First, newly eligible women had fewer uninsured medical costs. The federal government picks up part of the tab for the uninsured because it reimburses hospitals for “uncompensated care,” or unpaid bills. Thus, this saved the government some money. On the other hand, some of the women stopped working, probably because they no longer needed employer-provided private health insurance, and this cost the government money.
But the biggest indirect effects were not apparent until children born to the Medicaid-covered women became adults. As shown in a study by Sarah Miller at the University of Michigan and Laura Wherry at the University of California, Los Angeles, those second-generation beneficiaries were healthier in adulthood, with fewer hospitalizations. The government saved money because it would have paid for part of those hospital bills. The now-adult beneficiaries had more education and earned more money than people in similar situations whose mothers did not get Medicaid benefits. That meant higher tax revenue.
It’s not surprising that the children of women who had better health care grew up to be healthier adults and higher earners. It just required a few decades before researchers could measure how big those effects were.
When Mr. Hendren and Mr. Sprung-Keyser added up all of the numbers, they calculated that Medicaid expansion more than paid for itself, even after accounting for the fact that benefits that come in the future are worth less today.

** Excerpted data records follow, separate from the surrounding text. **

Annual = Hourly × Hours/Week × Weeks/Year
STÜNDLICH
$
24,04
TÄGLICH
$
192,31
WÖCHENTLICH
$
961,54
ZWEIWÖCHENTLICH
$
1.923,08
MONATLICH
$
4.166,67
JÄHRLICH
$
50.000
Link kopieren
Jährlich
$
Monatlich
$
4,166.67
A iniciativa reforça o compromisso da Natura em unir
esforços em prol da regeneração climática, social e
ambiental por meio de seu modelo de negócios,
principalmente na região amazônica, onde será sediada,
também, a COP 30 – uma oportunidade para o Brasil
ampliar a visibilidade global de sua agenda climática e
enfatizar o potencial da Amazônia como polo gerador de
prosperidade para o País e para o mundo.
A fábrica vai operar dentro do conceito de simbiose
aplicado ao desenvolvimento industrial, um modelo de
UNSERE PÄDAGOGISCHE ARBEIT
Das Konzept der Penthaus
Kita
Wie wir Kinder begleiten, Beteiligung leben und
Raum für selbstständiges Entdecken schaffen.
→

This means that even from the narrowest perspective — one that simply measures financial costs and returns to taxpayers — the program is a good deal, aside from how much it changed the lives of its beneficiaries.

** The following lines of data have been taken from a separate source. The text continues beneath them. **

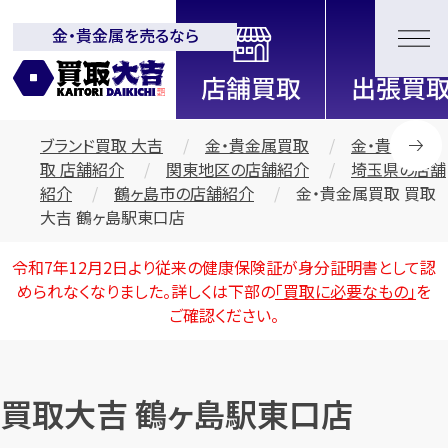
金・貴金属を売るなら
全国2200店舗以上展開中！
信頼と実績の買取専門店「買取大
吉」
ブランド買取 大吉
金・貴金属買取
金・貴金属買
取 店舗紹介
関東地区の店舗紹介
埼玉県の店舗
紹介
鶴ヶ島市の店舗紹介
金・貴金属買取 買取
大吉 鶴ヶ島駅東口店
令和7年12月2日より従来の健康保険証が身分証明書として認
められなくなりました。詳しくは下部の
「買取に必要なもの」
を
ご確認ください。
買取大吉 鶴ヶ島駅東口店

But of course it is crucially important that the program helped them quite a bit. The gains were especially large for Black people, who, as a group, are poorer and less healthy than white people in the United States.
Mr. Hendren and Mr. Sprung-Keyser found similar net financial gains for the government in other ventures, including the Head Start prekindergarten program and federally funded increases in government spending on pre-college education. Over all, 16 social policies that Mr. Hendren and Mr. Sprung-Keyser examined broke even or did even better. Almost all of them focused on children and young adults.
Young people have more years to pay into the tax system, and government safety net programs generally seem to do a better job at raising the earning ability of children and young adults than they do for older people.
Some programs that did not break even were shown to be more cost effective than was evident previously, after fiscal externalities were taken into account. For example, adult job training programs recouped some, if not all, of their costs through participants’ higher tax payments in subsequent years.
The Harvard study didn’t provide good fiscal news in all cases. Sometimes, including fiscal externalities made a program costlier. For example, people who received disability benefits didn’t work, which reduced the government’s tax revenue.
To be clear, that does not imply that disability insurance is a bad way to spend tax dollars. The purpose of building a social safety net is to help people in need, not to save money. If people with disabilities are especially needy, it is entirely reasonable for the government to provide extra funds to help them. Sometimes, spending money is simply the right thing to do.
We would be setting the bar far too high if we expected all social programs to pay for themselves. The food stamp program has not turned a net profit, but it has lifted many children from poverty, giving them lifelong advantages.
That is a great use of tax dollars. Thanks to the new study, we know that some of those dollars come indirectly from social programs that have funneled revenue into government coffers.